**Task to carry out**: Hunt for the word "Strong" across the entries below, copying each line that holds it.

(Extracted data entries)
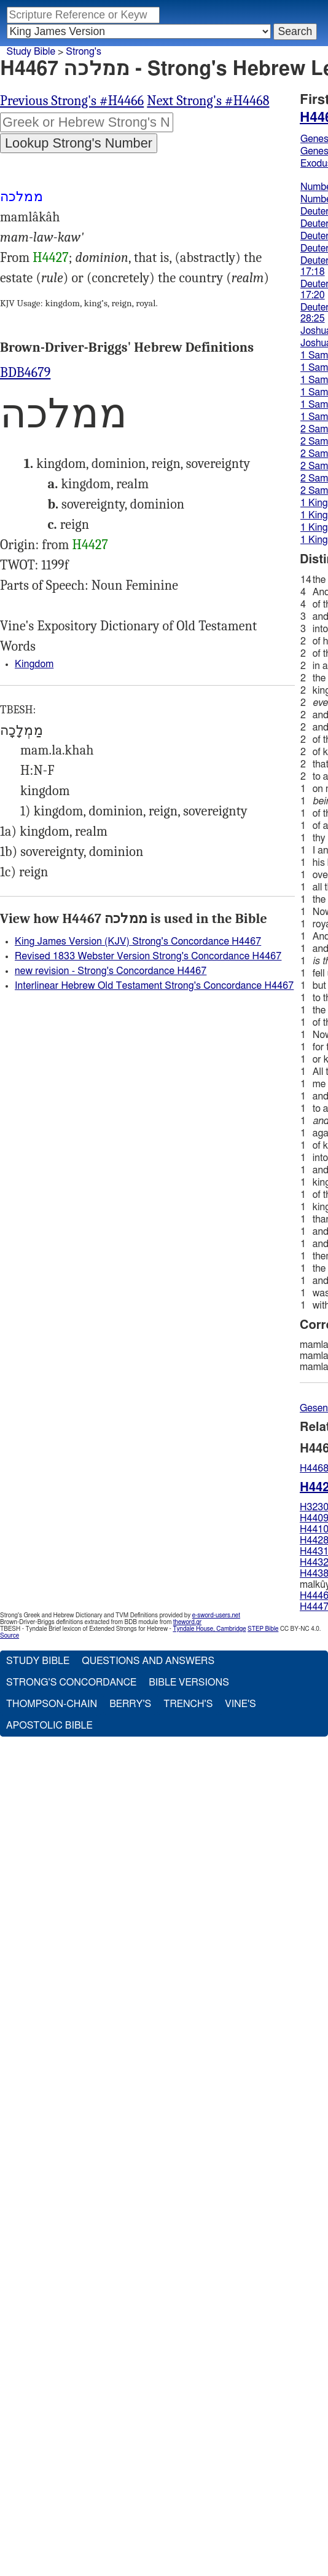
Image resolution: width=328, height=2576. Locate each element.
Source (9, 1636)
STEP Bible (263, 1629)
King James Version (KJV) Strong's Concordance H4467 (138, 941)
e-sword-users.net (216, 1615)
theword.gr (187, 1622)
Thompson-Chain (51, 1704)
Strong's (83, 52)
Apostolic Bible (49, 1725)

**Problem solution**:
King James Version (KJV) Strong's Concordance H4467 (138, 941)
Strong's (83, 52)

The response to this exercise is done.